**Exercise objective:** The output should consist solely of the line containing "Każdy nasz tłumacz to supertłumacz, co jest" and the lines that follow it through the end of the data below.

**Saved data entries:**
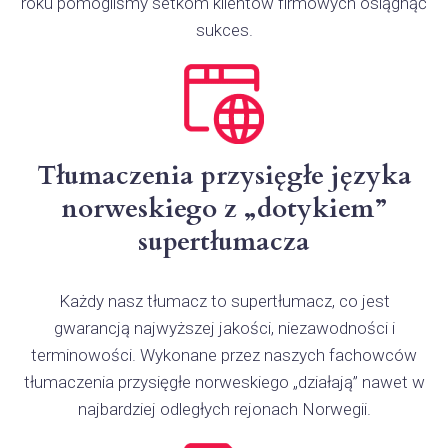
roku pomogliśmy setkom klientów firmowych osiągnąć
sukces.
Tłumaczenia przysięgłe języka
norweskiego z „dotykiem”
supertłumacza
Każdy nasz tłumacz to supertłumacz, co jest
gwarancją najwyższej jakości, niezawodności i
terminowości. Wykonane przez naszych fachowców
tłumaczenia przysięgłe norweskiego „działają” nawet w
najbardziej odległych rejonach Norwegii.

**Answer area:**
Każdy nasz tłumacz to supertłumacz, co jest
gwarancją najwyższej jakości, niezawodności i
terminowości. Wykonane przez naszych fachowców
tłumaczenia przysięgłe norweskiego „działają” nawet w
najbardziej odległych rejonach Norwegii.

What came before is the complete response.